Warum Account Based Marketing relevant ist
Account Based Marketing entstand als Antwort auf eine zentrale Ineffizienz im B2B-Marketing: Klassische Demand-Generation-Ansätze erzeugen große Mengen an Leads, von denen ein Großteil nie zu Kunden wird. Bei komplexen B2B-Kaufentscheidungen – mit langen Sales-Zyklen, hohen Auftragswerten und mehreren Entscheidungsträgern – ist diese Streuung kostspielig.
ABM adressiert dieses Problem, indem Marketing und Vertrieb gemeinsam festlegen, welche Unternehmen strategisch relevant sind. Erst dann beginnt die Kommunikation. Das Ergebnis: höhere Relevanz, bessere Conversion-Raten und eine messbar engere Zusammenarbeit zwischen beiden Abteilungen.
Im Kontext von B2B-Marketing und Revenue Operations gilt ABM heute als Standardansatz für Unternehmen mit einem durchschnittlichen Auftragswert (ACV) von typischerweise über 20.000 Euro und komplexen Buying Committees.
Wie Account Based Marketing in der Praxis funktioniert
Ein typisches ABM-Programm folgt drei Phasen:
- Account-Selektion: Vertrieb und Marketing definieren gemeinsam eine Ideal Customer Profile (ICP) und leiten daraus eine priorisierte Zielliste ab – etwa 50 bis 500 Unternehmen, je nach ABM-Tier.
- Personalisierte Ansprache: Für jeden Account oder jede Account-Gruppe werden individuelle Inhalte, Anzeigen, Landing Pages und Outreach-Sequenzen erstellt, die auf die spezifischen Herausforderungen des Unternehmens eingehen.
- Koordinierte Aktivierung: Marketing bespielt die Accounts über bezahlte Kanäle, Content und Events, während der Vertrieb parallel direkten Kontakt zu Entscheidungsträgern aufbaut.
Konkretes Beispiel: Ein Softwareanbieter für Logistik identifiziert 80 mittelständische Speditionsunternehmen als Zielaccounts. Für diese Gruppe erstellt das Marketingteam eine dedizierte Landingpage mit branchenspezifischen Fallstudien, schaltet LinkedIn-Ads gezielt an Mitarbeitende dieser Unternehmen und koordiniert mit dem Vertrieb personalisierte E-Mail-Sequenzen. Der Vertrieb erhält Echtzeit-Signale, sobald ein Account die Seite besucht.
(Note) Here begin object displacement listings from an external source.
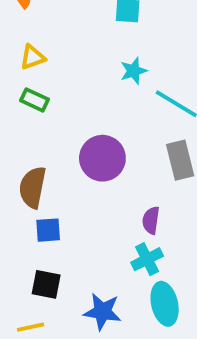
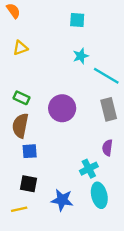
green rectangle: (34, 100) -> (21, 98), moved
purple semicircle: (151, 220) -> (107, 148), moved

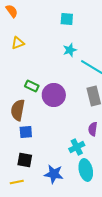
green rectangle: (21, 98) -> (32, 86), moved

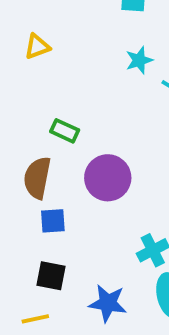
purple circle: (54, 95) -> (108, 178), moved

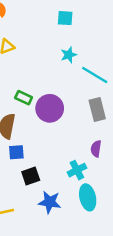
purple circle: (108, 178) -> (50, 108), moved
black square: (51, 276) -> (31, 176), moved, turned -30

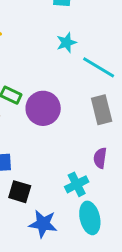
black square: (31, 176) -> (20, 192), turned 36

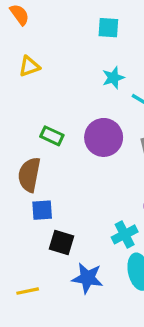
purple circle: (43, 108) -> (104, 137), moved

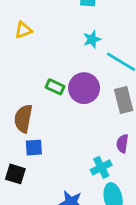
green rectangle: (52, 136) -> (55, 87), moved
black square: (62, 243) -> (15, 174), moved

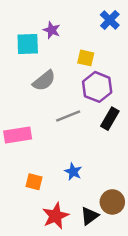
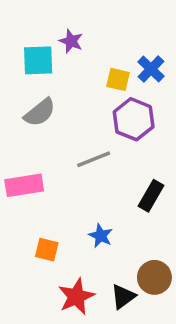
blue cross: (110, 20) -> (151, 69), moved
gray semicircle: (44, 81) -> (40, 112), moved
black rectangle: (110, 119) -> (151, 196), moved

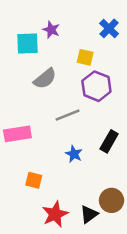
blue cross: (151, 69) -> (109, 28), moved
gray semicircle: (40, 112) -> (45, 79), moved
blue star: (101, 236) -> (74, 154), moved

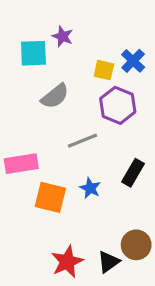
blue cross: (109, 28) -> (133, 61), moved
orange square: (34, 180) -> (50, 197), moved, size x1.5

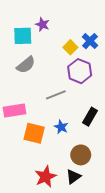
yellow square: (104, 70) -> (70, 47), turned 32
gray semicircle: (55, 96) -> (26, 65), moved
brown circle: (136, 245) -> (81, 155), moved

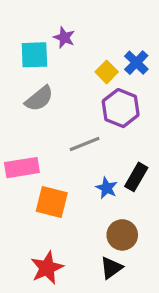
blue star: (61, 127) -> (107, 188), moved
red star: (46, 177) -> (47, 268), moved

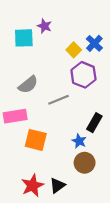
gray semicircle: (39, 99) -> (28, 85), moved
blue star: (107, 188) -> (79, 141), moved
black triangle: (111, 268) -> (57, 186), moved

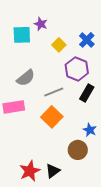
yellow square: (74, 50) -> (59, 45), moved
black rectangle: (94, 123) -> (87, 93), moved
orange square: (36, 140) -> (52, 117), moved, turned 30
blue star: (79, 141) -> (90, 130), moved

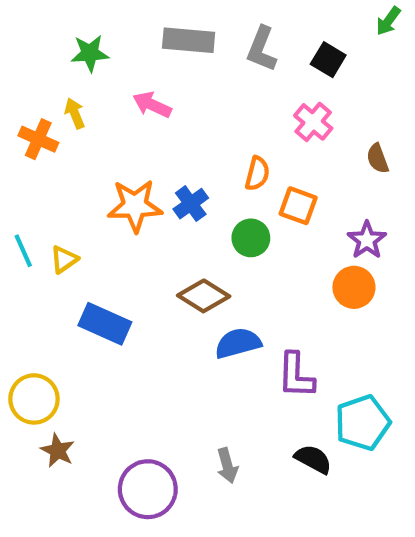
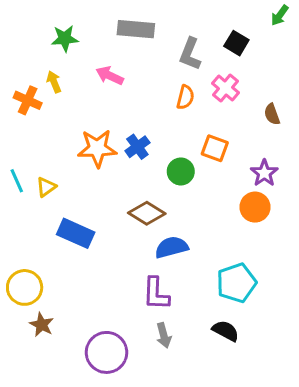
gray L-shape: (262, 49) -> (190, 54), moved
orange semicircle: (257, 173) -> (185, 97), moved
purple L-shape: (296, 375) -> (156, 294), moved
cyan pentagon: (363, 423) -> (236, 283), moved

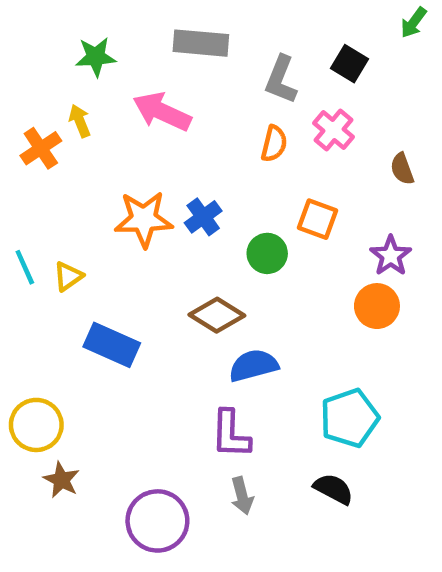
pink arrow: (110, 76) -> (162, 112), size x1.4
orange cross: (28, 100) -> (41, 148), turned 32

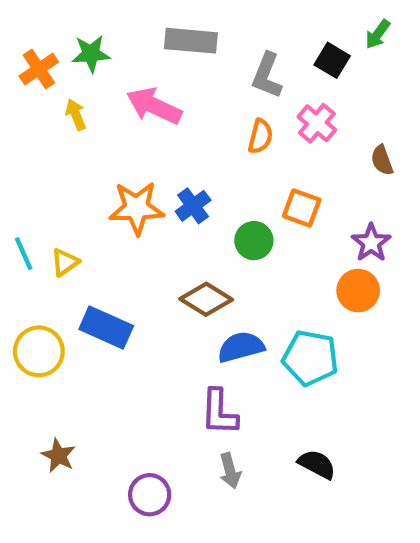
green arrow: (414, 23) -> (378, 34), moved
orange cross: (41, 148) -> (39, 69), moved
cyan pentagon: (350, 418) -> (310, 358), moved, turned 30
yellow circle: (36, 425) -> (39, 351), moved
purple circle: (157, 521) -> (150, 495), size x0.7

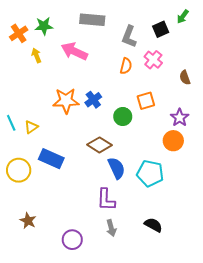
black square: (332, 60) -> (161, 29), turned 35
orange square: (302, 208) -> (146, 101), turned -36
blue semicircle: (241, 347) -> (116, 168), turned 80

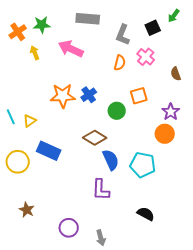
gray arrow: (111, 228) -> (101, 238), moved

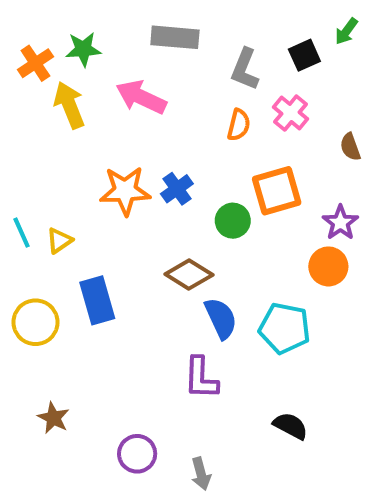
yellow arrow: (35, 53) -> (69, 105), size x1.6
orange square: (139, 96) -> (277, 191), size x1.4
blue rectangle: (49, 151) -> (97, 300), turned 50

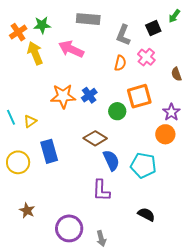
purple circle: (137, 454) -> (69, 228), size x1.4

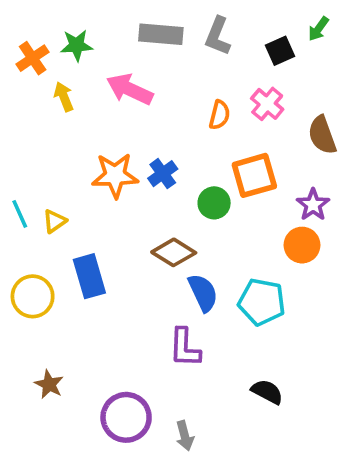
gray L-shape: (123, 35) -> (218, 36), moved
yellow arrow: (35, 53) -> (64, 97), size x0.7
brown semicircle: (176, 74) -> (322, 135), size x1.5

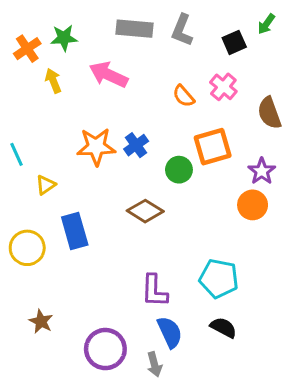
orange semicircle: (220, 115) -> (184, 96), turned 125
cyan line: (20, 214) -> (16, 154), moved
blue semicircle: (203, 293) -> (170, 332), moved
cyan pentagon: (262, 302) -> (219, 279), moved

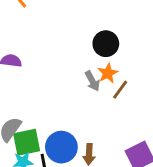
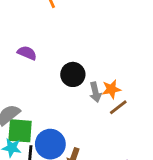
black circle: (106, 44) -> (73, 74), moved

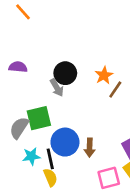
gray arrow: (95, 92) -> (57, 88), moved
green square: (20, 131) -> (39, 118), moved

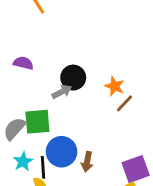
orange star: (104, 75) -> (115, 86), turned -30
gray arrow: (57, 88) -> (62, 92), turned -96
cyan star: (31, 156) -> (23, 162), turned -30

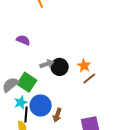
black circle: (73, 78) -> (60, 67), moved
green square: (37, 122) -> (27, 82), turned 30
cyan star: (23, 162) -> (21, 102), moved

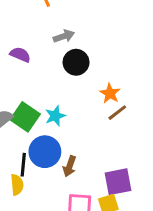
gray arrow: (47, 64) -> (64, 36), moved
black circle: (60, 67) -> (76, 62), moved
cyan star: (21, 102) -> (55, 116), moved

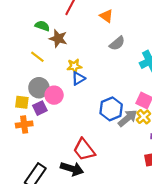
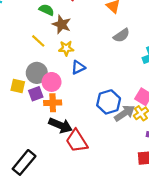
yellow star: (74, 66) -> (66, 48), moved
orange cross: (24, 124) -> (53, 103), moved
black arrow: (72, 169) -> (60, 125), moved

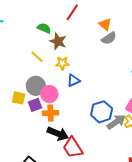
gray semicircle: (121, 35) -> (109, 38), moved

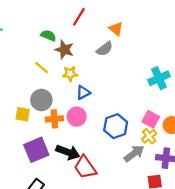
gray semicircle: (109, 38) -> (105, 49), moved
pink circle: (49, 94) -> (77, 117), moved
purple square: (35, 105) -> (36, 150), moved, size x1.6
orange cross: (51, 113) -> (54, 119), moved
gray arrow: (116, 122) -> (134, 153), moved

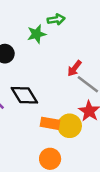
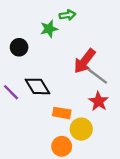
red arrow: (74, 68) -> (85, 61), size x1.6
yellow circle: (70, 126) -> (81, 129), moved

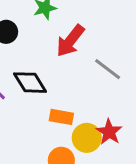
red arrow: (85, 61) -> (70, 41), moved
red star: (99, 101) -> (109, 132), moved

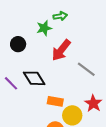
red star: (109, 132) -> (93, 103), moved

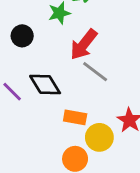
gray line: (86, 69) -> (95, 72), moved

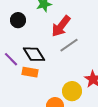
gray line: (95, 72) -> (69, 45), turned -72
orange rectangle: (75, 117) -> (30, 72), moved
Was Account Based Marketing nicht ist
ABM wird häufig mit verwandten Konzepten verwechselt. Folgende Abgrenzungen sind wichtig:
- ABM ist kein Lead-Generation-Ansatz: Klassische Inbound- oder Demand-Generation-Strategien zielen auf Volumen. ABM zielt auf Tiefe und Relevanz bei einer begrenzten Anzahl von Accounts.
- ABM ist kein reines Marketing-Programm: ABM funktioniert nur, wenn Vertrieb und Marketing eng verzahnt arbeiten. Ein ABM-Programm, das allein vom Marketingteam betrieben wird, scheitert strukturell.
- ABM ist nicht dasselbe wie Personalisierung: Personalisierung ist ein Werkzeug innerhalb von ABM, aber kein Synonym. ABM ist eine übergeordnete Strategie, die Personalisierung als Mittel einsetzt.
- ABM ist nicht nur für Enterprise: Neben klassischem One-to-One ABM für Großkunden existieren One-to-Few- und One-to-Many-Varianten (auch Programmatic ABM genannt), die auch für Mid-Market-Segmente geeignet sind.